══ SOURCE MATERIAL

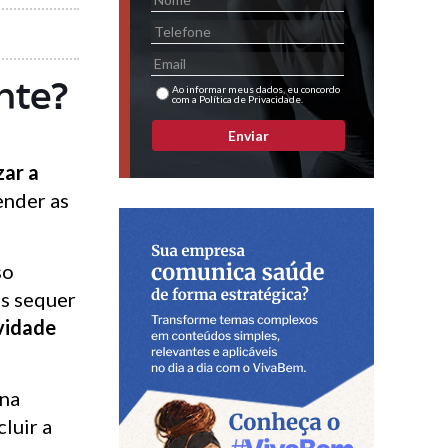
nte?
Ao informar meus dados, eu concordo
com a Política de Privacidade.
Enviar
zar a
ender as
so
es sequer
vidade
 na
cluir a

════

= PROBLEM TO WORK ON =
Output each entry above word for word. The pictures stay out.

= RESPONSE BOX =
nte?
Ao informar meus dados, eu concordo
com a Política de Privacidade.
Enviar
zar a
ender as
so
es sequer
vidade
 na
cluir a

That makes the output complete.